=== Section Start ===

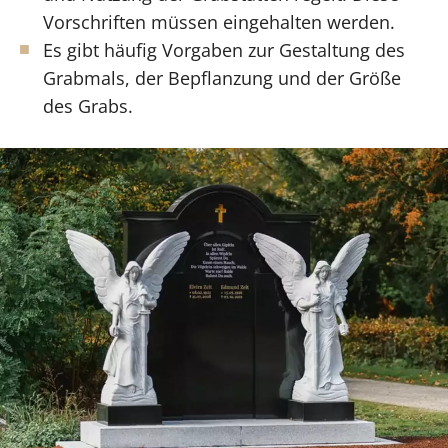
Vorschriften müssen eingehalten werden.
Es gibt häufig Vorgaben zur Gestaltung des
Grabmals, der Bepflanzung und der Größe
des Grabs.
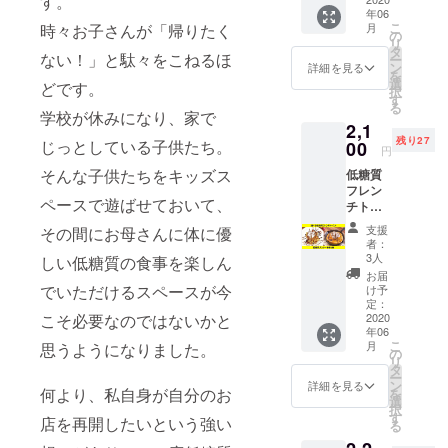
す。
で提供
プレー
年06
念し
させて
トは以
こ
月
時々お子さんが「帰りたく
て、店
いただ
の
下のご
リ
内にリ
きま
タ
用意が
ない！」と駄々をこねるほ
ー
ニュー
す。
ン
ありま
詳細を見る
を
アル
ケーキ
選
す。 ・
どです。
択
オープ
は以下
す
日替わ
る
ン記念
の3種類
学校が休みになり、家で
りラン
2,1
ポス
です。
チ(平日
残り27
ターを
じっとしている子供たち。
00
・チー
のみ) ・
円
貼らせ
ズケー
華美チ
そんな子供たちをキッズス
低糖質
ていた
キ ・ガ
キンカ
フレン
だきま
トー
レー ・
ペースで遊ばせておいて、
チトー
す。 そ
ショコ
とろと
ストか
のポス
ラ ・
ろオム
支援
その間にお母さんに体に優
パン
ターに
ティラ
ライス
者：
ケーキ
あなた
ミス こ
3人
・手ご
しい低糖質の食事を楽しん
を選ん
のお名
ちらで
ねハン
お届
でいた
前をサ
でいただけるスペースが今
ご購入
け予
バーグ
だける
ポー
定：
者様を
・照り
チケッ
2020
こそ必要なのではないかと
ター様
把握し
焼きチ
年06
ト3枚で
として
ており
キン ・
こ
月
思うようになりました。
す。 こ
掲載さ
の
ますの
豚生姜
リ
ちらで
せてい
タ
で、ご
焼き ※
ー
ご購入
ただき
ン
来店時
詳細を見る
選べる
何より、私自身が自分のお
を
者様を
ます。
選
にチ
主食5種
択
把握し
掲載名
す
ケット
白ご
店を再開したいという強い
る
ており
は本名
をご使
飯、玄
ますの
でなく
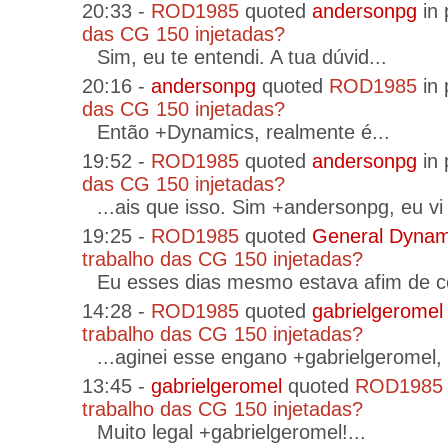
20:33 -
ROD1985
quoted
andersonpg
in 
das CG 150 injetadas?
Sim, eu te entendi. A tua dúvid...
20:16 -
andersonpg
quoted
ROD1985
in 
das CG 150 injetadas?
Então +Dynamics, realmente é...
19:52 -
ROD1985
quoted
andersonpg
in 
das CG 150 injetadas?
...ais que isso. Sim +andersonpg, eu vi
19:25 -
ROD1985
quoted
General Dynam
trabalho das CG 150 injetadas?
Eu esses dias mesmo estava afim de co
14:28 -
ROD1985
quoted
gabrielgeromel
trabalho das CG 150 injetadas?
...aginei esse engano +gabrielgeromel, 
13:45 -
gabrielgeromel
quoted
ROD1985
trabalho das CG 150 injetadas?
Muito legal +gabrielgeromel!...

=== Section End ===
=== Section Start ===

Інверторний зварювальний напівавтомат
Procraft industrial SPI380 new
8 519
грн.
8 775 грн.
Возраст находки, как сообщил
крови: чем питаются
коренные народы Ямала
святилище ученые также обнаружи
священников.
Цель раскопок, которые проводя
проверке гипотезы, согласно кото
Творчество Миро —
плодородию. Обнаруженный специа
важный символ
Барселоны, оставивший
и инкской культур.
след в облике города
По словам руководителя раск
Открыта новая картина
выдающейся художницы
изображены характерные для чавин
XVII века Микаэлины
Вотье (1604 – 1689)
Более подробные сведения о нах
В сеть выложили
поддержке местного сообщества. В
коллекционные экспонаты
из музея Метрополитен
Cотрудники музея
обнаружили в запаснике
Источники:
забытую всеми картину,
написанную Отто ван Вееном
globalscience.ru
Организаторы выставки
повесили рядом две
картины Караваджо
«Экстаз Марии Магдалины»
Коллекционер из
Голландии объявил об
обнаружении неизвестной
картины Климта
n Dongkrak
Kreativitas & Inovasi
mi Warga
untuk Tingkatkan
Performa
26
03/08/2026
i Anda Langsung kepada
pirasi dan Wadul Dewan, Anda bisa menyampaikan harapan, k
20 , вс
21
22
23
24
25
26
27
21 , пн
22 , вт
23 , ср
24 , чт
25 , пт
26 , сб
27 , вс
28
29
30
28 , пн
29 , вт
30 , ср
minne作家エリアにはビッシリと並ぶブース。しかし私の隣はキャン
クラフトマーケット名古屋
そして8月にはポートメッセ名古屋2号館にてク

=== Section End ===

» Work to be completed
Only lines that include "музея" belong in the answer; return them from the entries above.

» Output for this task
из музея Метрополитен
Cотрудники музея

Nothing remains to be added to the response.